= WORK INSTRUCTIONS =
With the entries below as the source, tally the lines that contain the string "desc" and give the number only.

Document structure recognition data
◆ ◆ ◆
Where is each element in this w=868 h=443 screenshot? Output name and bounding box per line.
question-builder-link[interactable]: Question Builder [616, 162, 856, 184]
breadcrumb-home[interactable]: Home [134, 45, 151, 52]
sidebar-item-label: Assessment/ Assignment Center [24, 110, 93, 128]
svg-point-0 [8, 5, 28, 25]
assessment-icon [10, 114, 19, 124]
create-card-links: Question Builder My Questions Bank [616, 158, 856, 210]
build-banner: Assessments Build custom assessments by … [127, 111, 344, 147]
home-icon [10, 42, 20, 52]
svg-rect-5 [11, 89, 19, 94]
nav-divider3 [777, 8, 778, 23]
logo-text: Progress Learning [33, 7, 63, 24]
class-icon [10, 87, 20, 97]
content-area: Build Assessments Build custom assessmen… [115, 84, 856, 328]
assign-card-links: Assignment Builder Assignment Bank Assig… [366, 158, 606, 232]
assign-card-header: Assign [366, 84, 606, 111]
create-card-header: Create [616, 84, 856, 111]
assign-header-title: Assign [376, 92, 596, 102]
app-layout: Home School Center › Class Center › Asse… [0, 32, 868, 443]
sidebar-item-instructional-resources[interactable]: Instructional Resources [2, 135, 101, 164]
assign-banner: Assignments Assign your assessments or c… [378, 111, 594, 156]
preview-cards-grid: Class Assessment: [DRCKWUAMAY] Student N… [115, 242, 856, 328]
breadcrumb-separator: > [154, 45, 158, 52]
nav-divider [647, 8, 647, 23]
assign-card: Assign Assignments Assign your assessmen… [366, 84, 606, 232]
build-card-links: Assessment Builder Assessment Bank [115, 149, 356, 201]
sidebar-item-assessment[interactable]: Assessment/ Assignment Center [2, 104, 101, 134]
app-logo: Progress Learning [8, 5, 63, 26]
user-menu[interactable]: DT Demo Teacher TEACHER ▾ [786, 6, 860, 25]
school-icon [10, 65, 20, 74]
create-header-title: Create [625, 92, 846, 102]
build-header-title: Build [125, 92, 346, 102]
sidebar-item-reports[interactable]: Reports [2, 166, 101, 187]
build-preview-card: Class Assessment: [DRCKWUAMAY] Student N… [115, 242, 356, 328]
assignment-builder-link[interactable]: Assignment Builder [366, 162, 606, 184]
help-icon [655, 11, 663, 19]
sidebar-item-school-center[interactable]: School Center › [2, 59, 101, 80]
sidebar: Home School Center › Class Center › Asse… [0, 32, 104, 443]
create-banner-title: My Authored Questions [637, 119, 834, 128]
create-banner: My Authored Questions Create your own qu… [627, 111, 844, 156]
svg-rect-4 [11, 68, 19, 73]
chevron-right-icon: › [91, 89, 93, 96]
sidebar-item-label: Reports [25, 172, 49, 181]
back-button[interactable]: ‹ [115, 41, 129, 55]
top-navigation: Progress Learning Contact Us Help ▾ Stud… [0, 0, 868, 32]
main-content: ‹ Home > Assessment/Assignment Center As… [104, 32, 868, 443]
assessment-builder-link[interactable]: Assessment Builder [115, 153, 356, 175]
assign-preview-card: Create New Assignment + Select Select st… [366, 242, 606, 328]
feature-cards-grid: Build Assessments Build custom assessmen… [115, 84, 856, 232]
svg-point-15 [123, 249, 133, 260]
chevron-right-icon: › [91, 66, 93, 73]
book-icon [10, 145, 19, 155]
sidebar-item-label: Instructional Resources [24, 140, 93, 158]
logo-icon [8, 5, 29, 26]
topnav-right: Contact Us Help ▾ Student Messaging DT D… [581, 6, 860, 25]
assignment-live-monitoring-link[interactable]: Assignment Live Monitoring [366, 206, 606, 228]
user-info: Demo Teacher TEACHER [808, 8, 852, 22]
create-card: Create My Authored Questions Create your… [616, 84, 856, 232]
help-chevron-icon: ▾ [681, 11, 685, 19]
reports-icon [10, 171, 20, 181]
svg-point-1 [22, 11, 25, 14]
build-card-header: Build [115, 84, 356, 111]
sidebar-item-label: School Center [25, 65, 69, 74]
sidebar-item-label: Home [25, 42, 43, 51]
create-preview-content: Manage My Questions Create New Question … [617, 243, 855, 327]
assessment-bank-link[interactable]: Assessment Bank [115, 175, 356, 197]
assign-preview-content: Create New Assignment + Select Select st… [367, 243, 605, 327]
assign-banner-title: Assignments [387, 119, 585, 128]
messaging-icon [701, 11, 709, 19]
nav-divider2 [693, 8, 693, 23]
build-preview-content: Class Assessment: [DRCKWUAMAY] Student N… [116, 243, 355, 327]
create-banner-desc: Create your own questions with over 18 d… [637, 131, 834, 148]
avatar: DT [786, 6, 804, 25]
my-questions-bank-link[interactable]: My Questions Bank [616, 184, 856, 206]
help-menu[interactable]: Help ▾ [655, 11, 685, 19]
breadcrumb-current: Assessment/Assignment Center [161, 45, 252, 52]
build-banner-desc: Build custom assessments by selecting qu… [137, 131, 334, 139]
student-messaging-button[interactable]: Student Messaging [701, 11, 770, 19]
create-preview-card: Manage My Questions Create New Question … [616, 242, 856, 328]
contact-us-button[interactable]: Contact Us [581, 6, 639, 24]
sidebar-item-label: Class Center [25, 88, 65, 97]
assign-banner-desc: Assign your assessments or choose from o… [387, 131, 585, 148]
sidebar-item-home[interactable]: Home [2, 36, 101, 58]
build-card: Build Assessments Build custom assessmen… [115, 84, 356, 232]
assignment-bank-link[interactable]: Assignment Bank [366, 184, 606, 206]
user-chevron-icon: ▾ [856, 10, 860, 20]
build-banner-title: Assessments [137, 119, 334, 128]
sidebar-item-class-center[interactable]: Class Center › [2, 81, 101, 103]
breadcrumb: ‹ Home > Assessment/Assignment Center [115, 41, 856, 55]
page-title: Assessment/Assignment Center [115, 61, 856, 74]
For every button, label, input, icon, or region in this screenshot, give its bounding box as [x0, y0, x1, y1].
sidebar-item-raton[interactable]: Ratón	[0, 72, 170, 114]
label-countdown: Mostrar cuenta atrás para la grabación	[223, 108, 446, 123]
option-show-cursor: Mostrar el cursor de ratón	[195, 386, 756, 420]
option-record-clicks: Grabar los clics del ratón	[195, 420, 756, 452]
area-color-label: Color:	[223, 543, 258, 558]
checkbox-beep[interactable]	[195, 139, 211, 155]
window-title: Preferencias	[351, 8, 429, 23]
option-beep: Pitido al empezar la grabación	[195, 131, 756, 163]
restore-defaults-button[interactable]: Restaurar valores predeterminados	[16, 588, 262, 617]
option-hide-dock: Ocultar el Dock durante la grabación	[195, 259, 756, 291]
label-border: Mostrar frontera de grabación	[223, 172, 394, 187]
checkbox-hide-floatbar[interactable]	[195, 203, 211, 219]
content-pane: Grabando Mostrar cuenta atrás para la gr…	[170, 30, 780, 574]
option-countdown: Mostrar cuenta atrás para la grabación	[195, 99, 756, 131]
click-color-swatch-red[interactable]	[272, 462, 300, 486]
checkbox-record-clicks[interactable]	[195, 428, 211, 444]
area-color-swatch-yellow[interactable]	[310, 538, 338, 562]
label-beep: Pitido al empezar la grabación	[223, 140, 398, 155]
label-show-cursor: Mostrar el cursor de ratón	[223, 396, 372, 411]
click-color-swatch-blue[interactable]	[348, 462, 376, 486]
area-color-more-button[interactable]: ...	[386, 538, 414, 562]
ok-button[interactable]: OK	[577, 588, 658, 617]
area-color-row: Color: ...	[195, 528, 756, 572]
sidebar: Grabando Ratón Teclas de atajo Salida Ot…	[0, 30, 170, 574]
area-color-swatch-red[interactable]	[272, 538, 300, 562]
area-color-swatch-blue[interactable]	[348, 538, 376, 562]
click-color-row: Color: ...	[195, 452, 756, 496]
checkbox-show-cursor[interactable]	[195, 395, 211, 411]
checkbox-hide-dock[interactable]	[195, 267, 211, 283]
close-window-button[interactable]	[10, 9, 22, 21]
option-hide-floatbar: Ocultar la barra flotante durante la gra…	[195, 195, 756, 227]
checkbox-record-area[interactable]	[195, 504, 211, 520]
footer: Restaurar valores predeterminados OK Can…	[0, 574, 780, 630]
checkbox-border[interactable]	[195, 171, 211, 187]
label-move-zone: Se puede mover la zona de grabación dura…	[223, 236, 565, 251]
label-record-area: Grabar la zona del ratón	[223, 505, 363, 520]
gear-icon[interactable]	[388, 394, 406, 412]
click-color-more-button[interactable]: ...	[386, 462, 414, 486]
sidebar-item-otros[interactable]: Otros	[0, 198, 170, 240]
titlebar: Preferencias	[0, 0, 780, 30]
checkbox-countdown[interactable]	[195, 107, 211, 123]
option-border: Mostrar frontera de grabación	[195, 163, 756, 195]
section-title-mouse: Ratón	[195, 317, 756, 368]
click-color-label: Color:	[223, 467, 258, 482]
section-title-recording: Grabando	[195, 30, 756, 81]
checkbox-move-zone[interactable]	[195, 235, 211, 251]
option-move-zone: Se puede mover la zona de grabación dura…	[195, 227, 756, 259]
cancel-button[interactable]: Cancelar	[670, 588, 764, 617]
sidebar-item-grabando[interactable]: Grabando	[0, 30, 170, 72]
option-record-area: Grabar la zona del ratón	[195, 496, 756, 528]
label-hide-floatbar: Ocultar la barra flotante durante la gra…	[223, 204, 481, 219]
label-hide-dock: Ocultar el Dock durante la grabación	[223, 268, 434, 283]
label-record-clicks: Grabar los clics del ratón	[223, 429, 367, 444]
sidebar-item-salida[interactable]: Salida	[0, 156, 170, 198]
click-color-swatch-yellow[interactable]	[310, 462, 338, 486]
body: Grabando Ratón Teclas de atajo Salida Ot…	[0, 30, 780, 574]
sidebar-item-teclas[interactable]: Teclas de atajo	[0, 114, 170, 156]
◆ ◆ ◆
= EXERCISE SOLUTION =
3